Saved data entries:
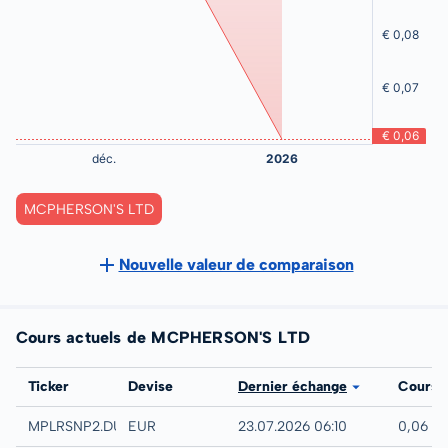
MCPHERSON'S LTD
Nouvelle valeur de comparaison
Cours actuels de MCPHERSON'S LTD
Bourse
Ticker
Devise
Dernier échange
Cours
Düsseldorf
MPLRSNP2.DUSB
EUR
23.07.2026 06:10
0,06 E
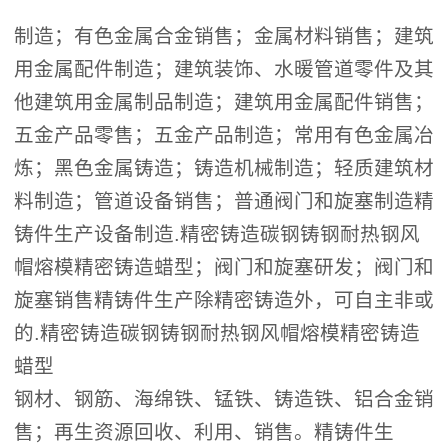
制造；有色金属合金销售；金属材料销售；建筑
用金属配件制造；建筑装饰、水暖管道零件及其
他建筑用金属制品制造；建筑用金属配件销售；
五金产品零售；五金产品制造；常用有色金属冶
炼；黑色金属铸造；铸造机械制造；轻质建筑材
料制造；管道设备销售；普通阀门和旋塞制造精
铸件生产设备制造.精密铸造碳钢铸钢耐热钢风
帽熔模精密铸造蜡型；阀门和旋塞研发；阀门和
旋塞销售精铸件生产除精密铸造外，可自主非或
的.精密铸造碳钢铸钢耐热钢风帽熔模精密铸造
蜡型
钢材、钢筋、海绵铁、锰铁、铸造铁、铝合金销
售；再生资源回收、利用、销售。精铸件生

--

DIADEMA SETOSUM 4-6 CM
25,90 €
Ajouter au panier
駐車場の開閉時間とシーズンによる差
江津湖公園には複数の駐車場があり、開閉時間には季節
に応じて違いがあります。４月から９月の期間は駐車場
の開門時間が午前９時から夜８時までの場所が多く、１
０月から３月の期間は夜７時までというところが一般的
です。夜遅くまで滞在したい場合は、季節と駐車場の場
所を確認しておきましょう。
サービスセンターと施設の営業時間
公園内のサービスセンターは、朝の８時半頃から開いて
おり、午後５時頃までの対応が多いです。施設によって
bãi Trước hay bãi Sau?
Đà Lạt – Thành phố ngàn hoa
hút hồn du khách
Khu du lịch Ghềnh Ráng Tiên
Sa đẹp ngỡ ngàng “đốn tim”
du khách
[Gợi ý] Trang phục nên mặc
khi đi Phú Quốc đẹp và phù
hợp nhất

---

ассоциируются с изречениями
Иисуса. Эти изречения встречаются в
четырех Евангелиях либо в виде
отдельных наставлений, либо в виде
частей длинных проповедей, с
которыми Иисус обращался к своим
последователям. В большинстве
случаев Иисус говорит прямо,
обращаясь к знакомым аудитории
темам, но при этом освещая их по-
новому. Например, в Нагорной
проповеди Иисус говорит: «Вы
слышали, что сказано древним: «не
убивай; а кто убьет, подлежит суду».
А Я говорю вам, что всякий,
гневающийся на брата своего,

_Instructions to follow_. Please state how many lines in the entries include the string "виде", giving no more than the number.

_Task solution_. 2